Exercise aim: Return the lines below in which the string "project" occurs.
The data below:
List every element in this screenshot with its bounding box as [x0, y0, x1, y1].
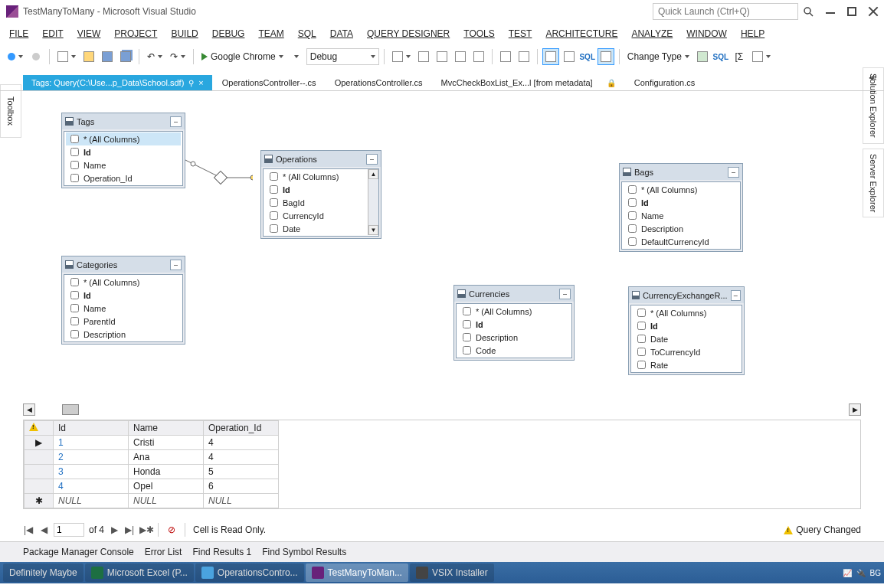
save-all-button[interactable]	[117, 48, 134, 65]
menu-edit[interactable]: EDIT	[36, 26, 69, 41]
table-row[interactable]: Id	[624, 196, 738, 209]
table-row[interactable]: Id	[66, 289, 181, 302]
column-id[interactable]: Id	[54, 421, 129, 436]
nav-back-button[interactable]	[5, 48, 26, 65]
group-button1[interactable]	[389, 48, 414, 65]
undo-button[interactable]: ↶	[144, 48, 165, 65]
run-query-button[interactable]	[694, 48, 711, 65]
table-row[interactable]: Operation_Id	[66, 172, 181, 185]
taskbar-item[interactable]: OperationsContro...	[195, 564, 304, 582]
menu-build[interactable]: BUILD	[165, 26, 204, 41]
nav-new-icon[interactable]: ▶✱	[139, 524, 150, 535]
column-name[interactable]: Name	[129, 421, 204, 436]
table-bags[interactable]: Bags– * (All Columns) Id Name Descriptio…	[619, 163, 743, 252]
find-symbol-results-tab[interactable]: Find Symbol Results	[262, 545, 346, 559]
menu-analyze[interactable]: ANALYZE	[625, 26, 679, 41]
taskbar-item-active[interactable]: TestManyToMan...	[306, 564, 408, 582]
config-select[interactable]: Debug	[306, 48, 379, 65]
table-currencies[interactable]: Currencies– * (All Columns) Id Descripti…	[453, 285, 575, 361]
table-minimize-icon[interactable]: –	[559, 289, 571, 299]
table-row[interactable]: * (All Columns)	[458, 305, 570, 318]
table-row[interactable]: Id	[66, 145, 181, 158]
table-row[interactable]: Id	[265, 183, 366, 196]
error-list-tab[interactable]: Error List	[145, 545, 182, 559]
group-button6[interactable]	[497, 48, 514, 65]
diagram-pane-button[interactable]	[542, 48, 559, 65]
table-minimize-icon[interactable]: –	[731, 290, 741, 301]
menu-query-designer[interactable]: QUERY DESIGNER	[361, 26, 456, 41]
menu-file[interactable]: FILE	[3, 26, 34, 41]
table-row[interactable]: Id	[633, 319, 740, 332]
save-button[interactable]	[99, 48, 116, 65]
nav-last-icon[interactable]: ▶|	[124, 524, 135, 535]
table-row[interactable]: * (All Columns)	[265, 170, 366, 183]
nav-forward-button[interactable]	[28, 48, 44, 65]
scroll-right-icon[interactable]: ▶	[849, 403, 861, 416]
verify-sql-button[interactable]: SQL	[712, 48, 729, 65]
results-grid[interactable]: Id Name Operation_Id ▶1Cristi4 2Ana4 3Ho…	[23, 420, 861, 509]
table-row[interactable]: * (All Columns)	[633, 306, 740, 319]
table-row[interactable]: DefaultCurrencyId	[624, 235, 738, 248]
scroll-down-icon[interactable]: ▼	[368, 225, 378, 235]
table-row[interactable]: Description	[458, 331, 570, 344]
table-row[interactable]: Description	[624, 222, 738, 235]
nav-next-icon[interactable]: ▶	[109, 524, 120, 535]
menu-help[interactable]: HELP	[735, 26, 771, 41]
start-debugging-button[interactable]: Google Chrome	[198, 48, 286, 65]
table-row[interactable]: * (All Columns)	[66, 276, 181, 289]
quick-launch-input[interactable]	[653, 3, 798, 20]
column-operation-id[interactable]: Operation_Id	[204, 421, 279, 436]
menu-view[interactable]: VIEW	[71, 26, 107, 41]
change-type-button[interactable]: Change Type	[624, 48, 692, 65]
nav-position-input[interactable]	[54, 523, 84, 537]
table-row[interactable]: CurrencyId	[265, 209, 366, 222]
table-row[interactable]: * (All Columns)	[624, 183, 738, 196]
taskbar-item[interactable]: VSIX Installer	[410, 564, 494, 582]
scroll-up-icon[interactable]: ▲	[368, 169, 378, 179]
table-row[interactable]: ToCurrencyId	[633, 345, 740, 358]
tab-configuration[interactable]: Configuration.cs	[626, 75, 704, 90]
menu-data[interactable]: DATA	[324, 26, 359, 41]
table-row[interactable]: Code	[458, 344, 570, 357]
table-row[interactable]: BagId	[265, 196, 366, 209]
tab-tags-query[interactable]: Tags: Query(C:\Use...p_Data\School.sdf) …	[23, 75, 212, 90]
taskbar-item[interactable]: Microsoft Excel (P...	[85, 564, 194, 582]
group-button4[interactable]	[452, 48, 469, 65]
menu-project[interactable]: PROJECT	[108, 26, 163, 41]
group-button7[interactable]	[516, 48, 532, 65]
package-manager-console-tab[interactable]: Package Manager Console	[23, 545, 134, 559]
menu-architecture[interactable]: ARCHITECTURE	[539, 26, 624, 41]
table-row[interactable]: Date	[633, 332, 740, 345]
nav-first-icon[interactable]: |◀	[23, 524, 34, 535]
table-row[interactable]: * (All Columns)	[66, 132, 181, 145]
table-row[interactable]: Name	[66, 302, 181, 315]
table-row[interactable]: Name	[66, 158, 181, 172]
table-row[interactable]: Date	[265, 222, 366, 235]
add-table-button[interactable]	[749, 48, 774, 65]
new-project-button[interactable]	[54, 48, 79, 65]
table-minimize-icon[interactable]: –	[170, 260, 182, 270]
table-minimize-icon[interactable]: –	[728, 167, 739, 178]
table-categories[interactable]: Categories– * (All Columns) Id Name Pare…	[61, 256, 185, 345]
table-tags[interactable]: Tags– * (All Columns) Id Name Operation_…	[61, 113, 185, 188]
search-icon[interactable]	[798, 3, 818, 20]
group-button2[interactable]	[415, 48, 432, 65]
sql-pane-button[interactable]: SQL	[579, 48, 596, 65]
table-minimize-icon[interactable]: –	[366, 154, 378, 165]
table-row[interactable]: Rate	[633, 358, 740, 371]
tab-operations-controller-1[interactable]: OperationsController--.cs	[214, 75, 325, 90]
add-group-button[interactable]: [Σ	[731, 48, 748, 65]
table-row[interactable]: Id	[458, 318, 570, 331]
nav-prev-icon[interactable]: ◀	[38, 524, 49, 535]
toolbox-panel[interactable]: Toolbox	[0, 84, 21, 138]
table-row[interactable]: Name	[624, 209, 738, 222]
results-pane-button[interactable]	[598, 48, 614, 65]
menu-team[interactable]: TEAM	[252, 26, 290, 41]
window-minimize-icon[interactable]	[826, 7, 835, 16]
browser-picker-button[interactable]	[288, 48, 305, 65]
scroll-left-icon[interactable]: ◀	[23, 403, 35, 416]
window-maximize-icon[interactable]	[847, 7, 856, 16]
menu-sql[interactable]: SQL	[292, 26, 322, 41]
tab-overflow-icon[interactable]: ≪	[869, 74, 876, 82]
table-row[interactable]: ParentId	[66, 315, 181, 328]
End of The data.
Reply:
menu-project[interactable]: PROJECT	[108, 26, 163, 41]
new-project-button[interactable]	[54, 48, 79, 65]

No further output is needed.